Specifically, when the ethos move focuses on the charging party, or the claimant, it often provides a perfunctory sense of the claimant's ability to meet professionalization standards or adhere to workplace norms. That is, many complaints contain boilerplate language indicating that the employee or applicant was “able to perform all of the essential functions of the job” whereas others specify particular qualifications, work experience, performance reviews, or promotions that indicate their fitness for the job. For example, in EEOC v. Chesapeake Montessori Foundation, Inc (2023), a mother working in a Montessori school did not get her teaching contract renewed despite her long track record of employment because the school's principal questioned her ability to commit to the job during COVID due to her daughter's disability. To demonstrate her commitment to the job, the claimant threads a description of her immersion in the Montessori community with that of her long teaching history, master's degree, and Montessori credentials. Here, the claimant not only centers her ethos in her past professional experiences and training but also undermines the credibility of the employer, which would hire a less qualified teacher. Thus, the aggregate of the claimant's professional experience surpasses the normative qualification standards conveyed by the legal boilerplate language that typically stands in for the actual workplace-specific facts.
In some cases, claimants’ ethos showed up in the descriptions of their resilience and tenacity in notifying the employer of their specific needs for accommodations and proposing specific accommodations that would allow them to do their job. For example, in EEOC v.
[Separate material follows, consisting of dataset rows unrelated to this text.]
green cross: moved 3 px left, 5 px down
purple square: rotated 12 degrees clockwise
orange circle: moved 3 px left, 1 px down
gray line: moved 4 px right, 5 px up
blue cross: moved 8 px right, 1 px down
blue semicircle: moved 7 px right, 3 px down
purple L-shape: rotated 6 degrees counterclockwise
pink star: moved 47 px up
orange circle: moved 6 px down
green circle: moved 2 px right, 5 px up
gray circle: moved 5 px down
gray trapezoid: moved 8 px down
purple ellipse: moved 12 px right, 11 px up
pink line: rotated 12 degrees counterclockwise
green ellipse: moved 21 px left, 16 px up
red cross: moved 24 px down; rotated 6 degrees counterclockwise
Otis Worldwide Corporation (2023), an employee with autism spectrum disorder and ADHD requested an accommodation of reassignment to a role or environment with fewer competing auditory inputs. After he provides all the required documentation and repeatedly requests a meeting through the company's specified channels, the employer actively avoids the interactive process for making the reasonable accommodations required under the law. The employer's ethos, then, is seriously put into question by the employee's persistent, good faith efforts to comply with legal requirements that are thwarted by the employer's resistance to the legal accommodations process. As such, this complaint exemplifies how workplace practices can outright reject claimants’ efforts to meet workplace standards via requests for reasonable accommodations.
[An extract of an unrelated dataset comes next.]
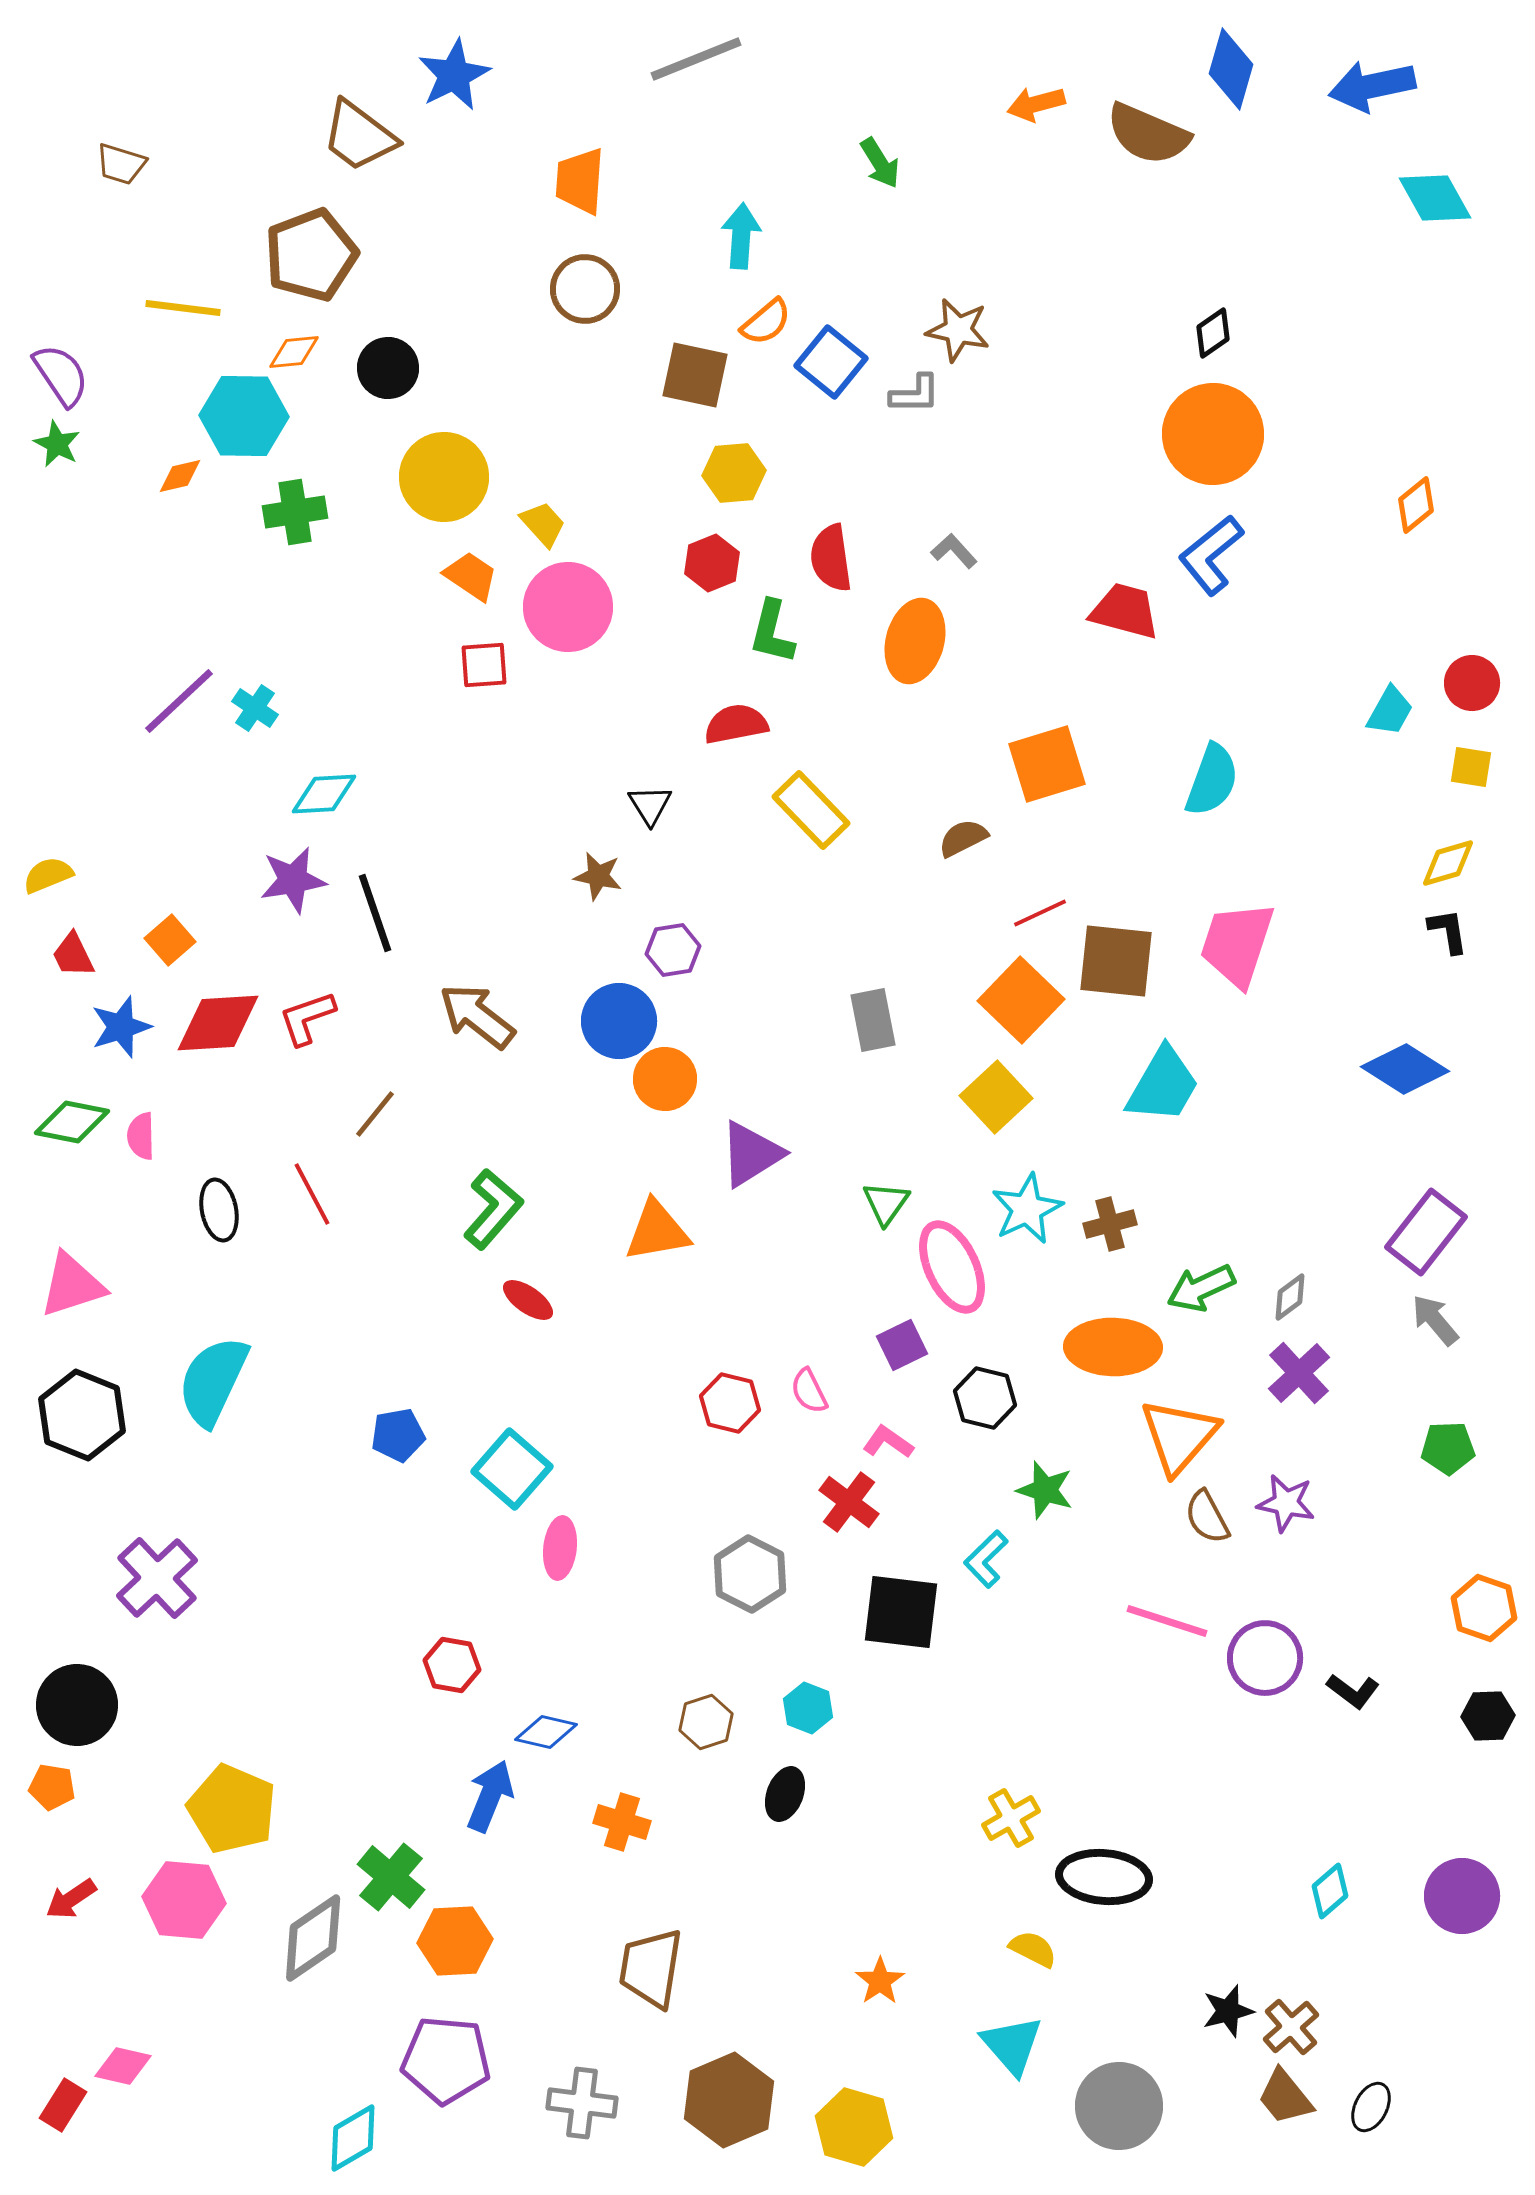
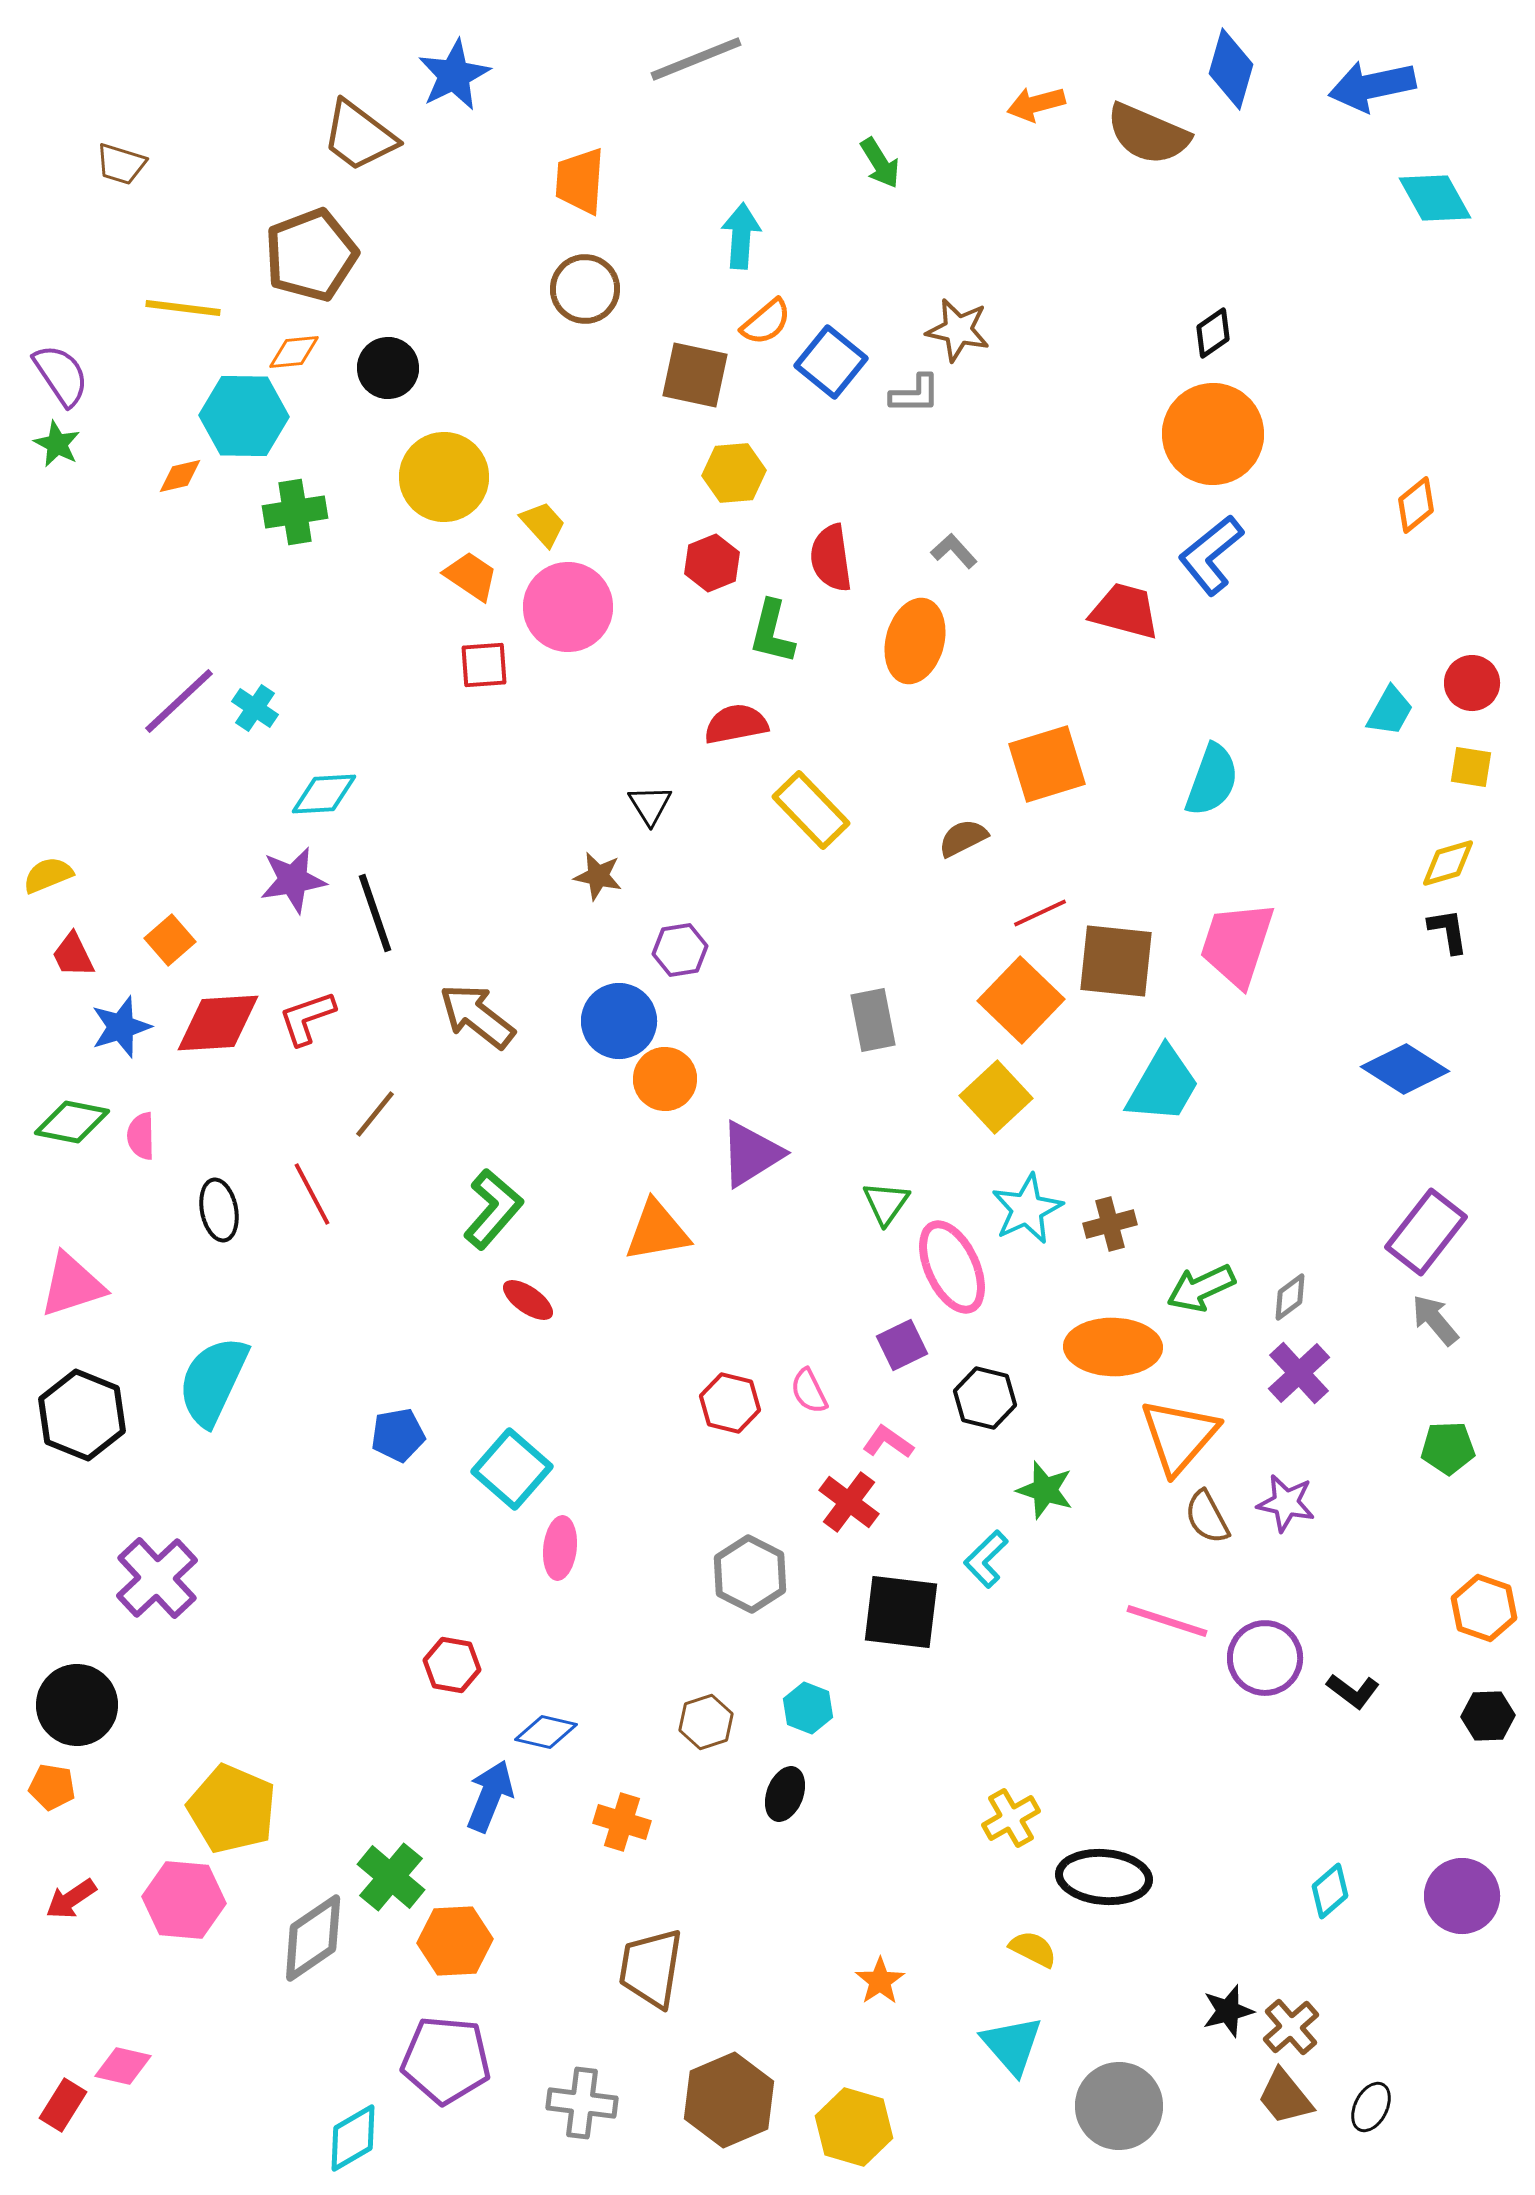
purple hexagon at (673, 950): moved 7 px right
Repeatedly across the cases, we observed qualifications standards not tied to job or business necessity that operated to discriminate against disabled people in the workplace. This issue often appears in business policies that categorically bar people with specific disabilities, such as color blindness or hearing loss, from jobs they are qualified to perform. For example, in EEOC v. United Parcel Service (2023), job applicants who were deaf or hard of hearing had been denied employment opportunities after having received a hearing exemption by obtaining the requisite DOT medical card proving that they met the physical conditions to hold the job. The employer refused to hire the workers based on its written policy against hiring any person with a DOT hearing exemption as a driver of a DOT-regulated vehicle. Here, the employee experience is one of invisibility—the policy is unable to perceive the employee as having met the qualifications for employment. Like in the earlier case with boilerplate language, the claimants’ stories undermine the credibility of the employer, which administers an arbitrary policy that adds qualification standards unnecessary to perform the job, erecting barriers that these employees cannot overcome.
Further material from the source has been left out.